Opiniones de los lectores
Guatemala en caída libre al lecho marino
Lic. Carlos Maldonado
cmaldonado@infom.org.gt
Guatemala, abril.- Como en los mejores tiempos del colonialismo más empedernido, la noticia que recogió Prensa Libre el 15 de abril de 2010 en su página 2, donde describe que a la sombra del procónsul gringo, Stephen MacFarland, el gobierno a través de Álvaro Colom y los personajes del CACIF, expresaron su compromiso de reanudar el diálogo sobre el urgentísimo Pacto Fiscal, confirma que esas prácticas no han desaparecido con la modernidad y el advenimiento del siglo XXI. Al contrario, de parte de los Estados Unidos la carga injerencista se ha redoblado en el mundo y América Latina, territorio más cercano a él, sufre sus peores intromisiones.
El CACIF requirió de su mandamás para amansar al Ejecutivo y aquél solo necesitó del pellizcón yanqui para aceptar las condiciones. Y, como la pita se rompe por lo más delgado, es indudable que los nuevos impuestos vendrán como carga sobre las espaldas de los trabajadores, como siempre. Esbozos de eso hay muchos, por ejemplo, la propuesta de los oligarcas de aumentar el IVA del 12 al 13% o, en el mejor de los casos, arbitrariedades concretas donde el gobierno se ha convertido en el oponente de su población mayoritaria a quienes dice atender y defender, como fue el abusivo aumento del azúcar de parte del oligopolio de los productores del edulcorante y el alza en los combustibles de manera inmediata a pesar de que los stocks que se consumen hoy con el precio nuevo son los que compraron hace tres meses, por lo que no habría razón de elevar su precio. Otra experiencia para demostrar que el gobierno a través de sus dependencias como la DIACO, no funciona a favor de toda la población sino de una minoría acaudalada que sigue exprimiendo a todos.
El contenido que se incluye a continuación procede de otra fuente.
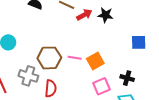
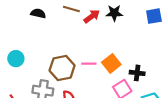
blue square: (139, 42) -> (154, 16), moved
black cross: (127, 78) -> (137, 73), moved

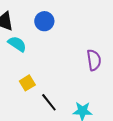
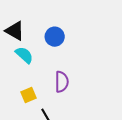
purple semicircle: (94, 60) -> (62, 82), moved

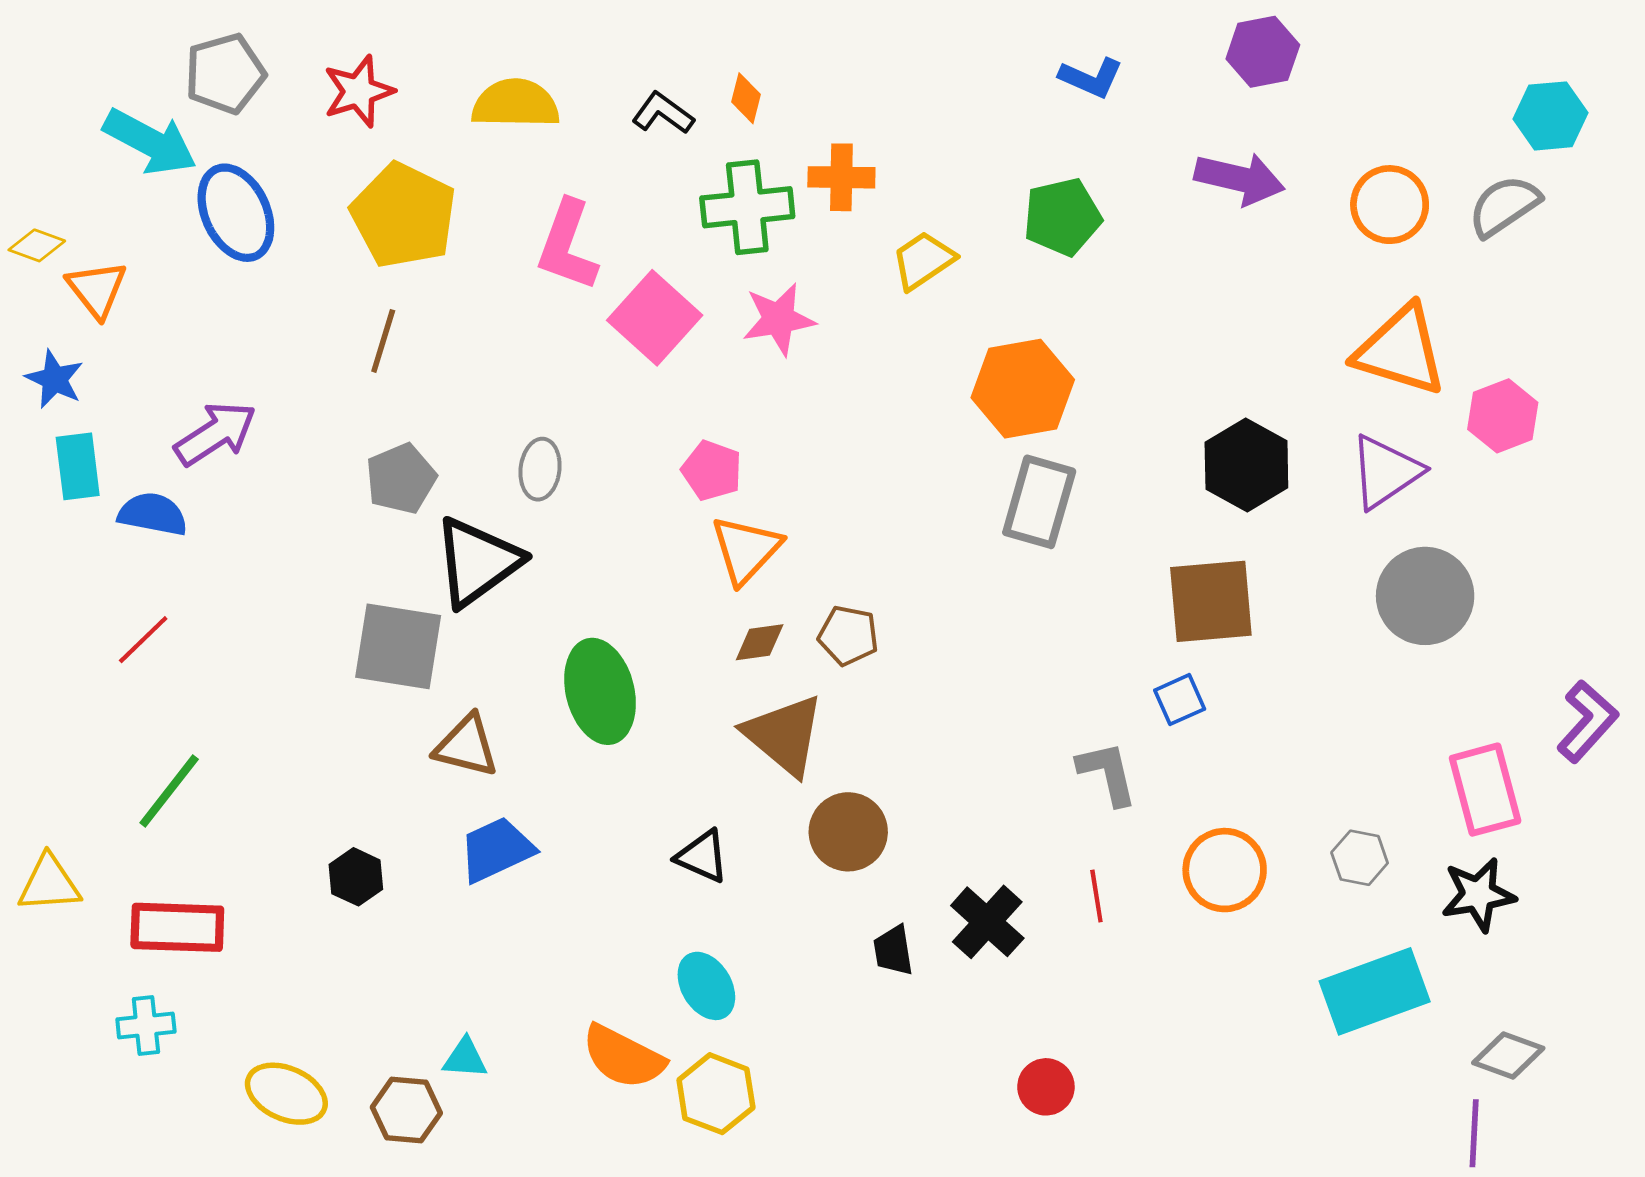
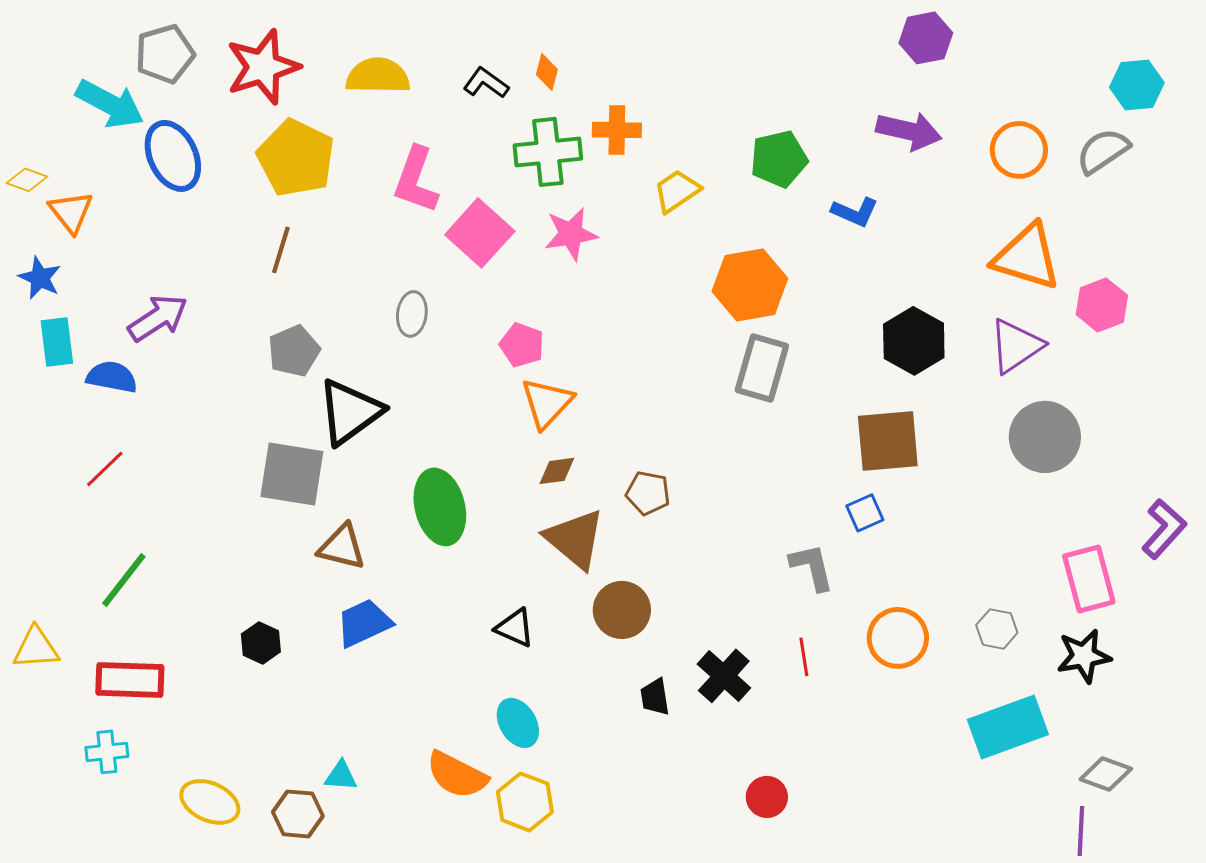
blue L-shape: (1091, 78) -> (855, 212), moved
red star: (359, 91) -> (263, 67), size x1.4
gray ellipse: (540, 469) -> (412, 314), moved
brown pentagon: (848, 635) -> (648, 493), moved

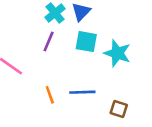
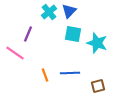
purple line: (49, 42) -> (28, 34), moved
brown square: (119, 109) -> (98, 86), turned -32

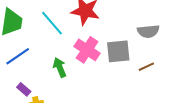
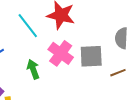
gray semicircle: (148, 31) -> (121, 38), turned 95

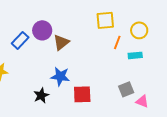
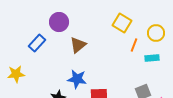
yellow square: (105, 20) -> (122, 23), turned 36
purple circle: (42, 30) -> (59, 22), moved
Es vergonzoso que las acciones fundamentales, trascendentales como las que aglutina, en este caso, el Pacto Fiscal y que debieran discutirse entre guatemaltecos tengan que pasar por la bendición de la Embajada gringa. Una prueba más que aunque no se los pidan los funcionarios y empresarios, llevan cacao de ofrenda a los dioses para que los orienten y más que todo para escuchar sus mandatos. Con actitudes como ésta, jamás gozaremos de una verdadera autodeterminación por más que la propaganda oficial lo anuncie con bombos y platillos, sin embargo, la gente sencilla del común, como usted y yo, que formamos la mayoría, no somos tontos, sabemos de la pata servilista de la que cojean estos comediantes desde tiempos históricos. En ellos no se puede encontrar una mínima veta de dignidad y soberanía. Solo con una pizca de ese refulge la gente, no dudo, apoyaría la senda libertaria. Pero eso sería pedir peras al árbol socialdemócrata. Para este gobierno pasó su oportunidad de conducir ciertas ilusiones que provocó entre los humildes y Guatemala, seguirá camino en su naufragio, al lecho marino.